Poisson Regression in statsmodels and R

Given the some randomly generated data with
2 columns,
50 rows and
integer range between 0-100
With R, the poisson glm and diagnostics plot can be achieved as such:
> col=2
> row=50
> range=0:100
> df <- data.frame(replicate(col,sample(range,row,rep=TRUE)))
> model <- glm(X2 ~ X1, data = df, family = poisson)
> glm.diag.plots(model)
In Python, this would give me the line predictor vs residual plot:
import numpy as np
import pandas as pd
import statsmodels.formula.api
from statsmodels.genmod.families import Poisson
import seaborn as sns
import matplotlib.pyplot as plt
df = pd.DataFrame(np.random.randint(100, size=(50,2)))
df.rename(columns={0:'X1', 1:'X2'}, inplace=True)
glm = statsmodels.formula.api.gee
model = glm("X2 ~ X1", groups=None, data=df, family=Poisson())
results = model.fit()
And to plot the diagnostics in Python:
model_fitted_y = results.fittedvalues # fitted values (need a constant term for intercept)
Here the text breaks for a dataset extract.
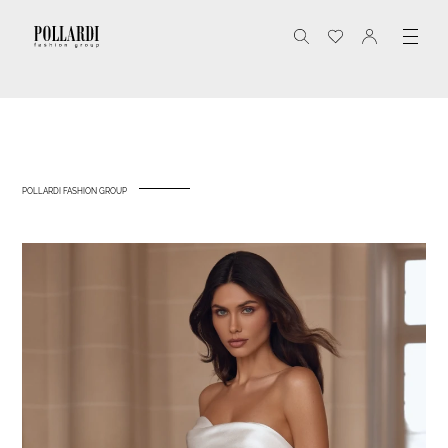
POLLARDI FASHION GROUP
model_residuals = results.resid # model residuals
model_abs_resid = np.abs(model_residuals) # absolute residuals
plot_lm_1 = plt.figure(1)
plot_lm_1.set_figheight(8)
plot_lm_1.set_figwidth(12)
plot_lm_1.axes[0] = sns.residplot(model_fitted_y, 'X2', data=df, lowess=True, scatter_kws={'alpha': 0.5}, line_kws={'color': 'red', 'lw': 1, 'alpha': 0.8})
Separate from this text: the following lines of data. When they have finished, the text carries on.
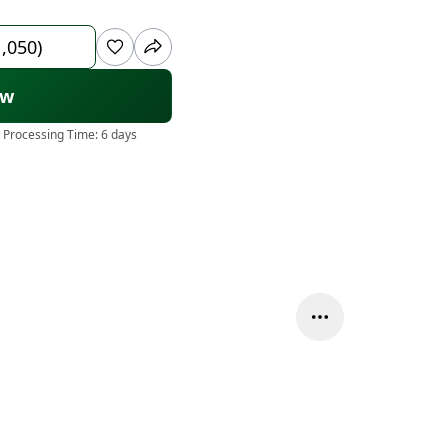
1,050)
ow
 Processing Time:
6 days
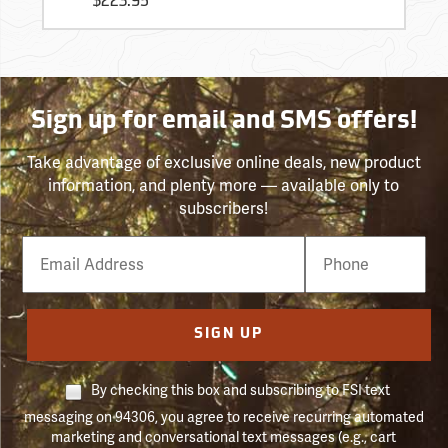
$223.95
Sign up for email and SMS offers!
Take advantage of exclusive online deals, new product
information, and plenty more — available only to
subscribers!
Email
Phone
Number
SIGN UP
By checking this box and subscribing to FSI text
messaging on 94306, you agree to receive recurring automated
marketing and conversational text messages (e.g., cart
plot_lm_1.axes[0].set_xlabel('Line Predictor')
plot_lm_1.axes[0].set_ylabel('Residuals')
plt.show()
But when I try to get the cook statistics,
# cook's distance, from statsmodels internals
model_cooks = results.get_influence().cooks_distance[0]
it threw an error saying:
AttributeError Traceback (most recent call last)
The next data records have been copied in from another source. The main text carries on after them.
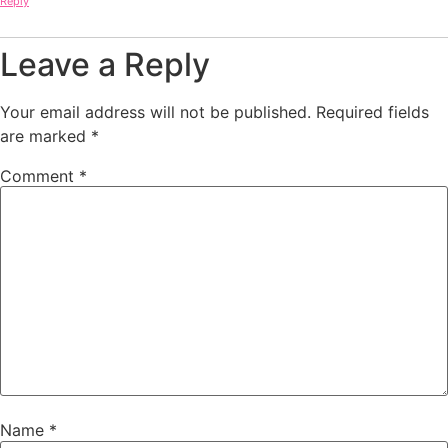
Reply
Leave a Reply
Your email address will not be published.
Required fields
are marked
*
Comment
*
Name
*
<ipython-input-66-0f2bedfa1741> in <module>()
4 model_residuals = results.resid
5 # normalized residuals
----> 6 model_norm_residuals = results.get_influence().resid_studentized_internal
7 # absolute squared normalized residuals
8 model_norm_residuals_abs_sqrt = np.sqrt(np.abs(model_norm_residuals))
/opt/conda/lib/python3.6/site-packages/statsmodels/base/wrapper.py in __getattribute__(self, attr)
33 pass
34
---> 35 obj = getattr(results, attr)
36 data = results.model.data
37 how = self._wrap_attrs.get(attr)
AttributeError: 'GEEResults' object has no attribute 'get_influence'
Is there a way to plot out all 4 diagnostic plots in Python like in R?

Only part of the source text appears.